Esta evolución coincide con las advertencias de diversos economistas, que relacionan la menor llegada de capital internacional con el estancamiento de la productividad, factor clave para el crecimiento empresarial y salarial. Al mismo tiempo, el gasto público ha aumentado de forma notable durante los últimos años.
Tras la crisis financiera de 2008, la inversión extranjera se recuperó progresivamente hasta alcanzar máximos en 2018. Desde entonces experimentó un fuerte retroceso, seguido de una recuperación parcial que no ha permitido recuperar los niveles previos. En 2025 volvió a registrarse una caída significativa.

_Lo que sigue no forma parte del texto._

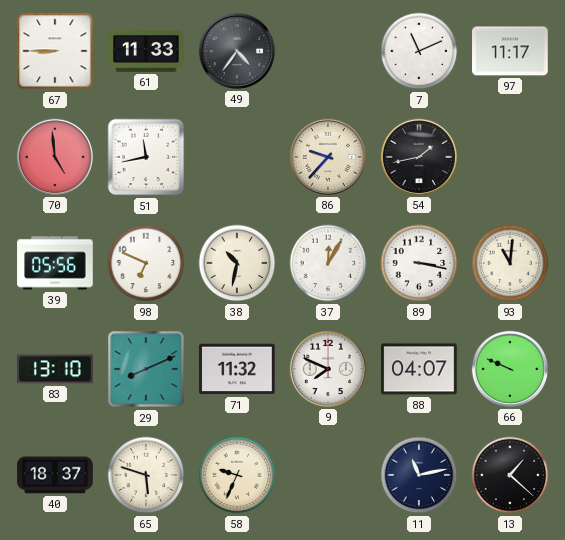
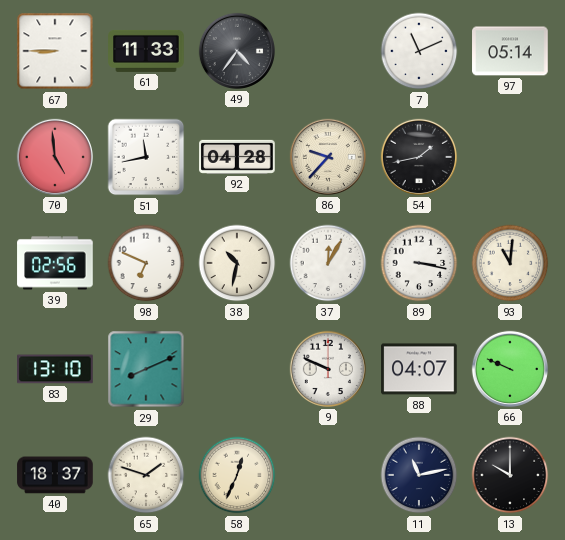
97: 11:17 -> 05:14
92: none -> 04:28
39: 05:56 -> 02:56
71: 11:32 -> none
9: 7:49 -> 9:49
65: 5:48 -> 1:48
58: 9:34 -> 12:34
13: 1:22 -> 10:00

En 2026, los principales países inversores en España son Estados Unidos, Reino Unido, Francia, Corea del Sur, Portugal, Italia, Alemania, Japón, Países Bajos y Noruega. También ha cambiado la distribución sectorial: la tecnología lidera actualmente la captación de capital, seguida por comercio, industria, ocio, inmobiliario y energía.
Madrid continúa siendo el principal destino de la inversión internacional, seguida de Cataluña. Tras ellas se sitúan la Comunidad Valenciana, Castilla y León, Andalucía, Galicia y Aragón.
Ante este escenario, distintas administraciones mantienen estrategias para atraer capital exterior, reforzando especialmente las relaciones económicas con mercados como México, China o Vietnam.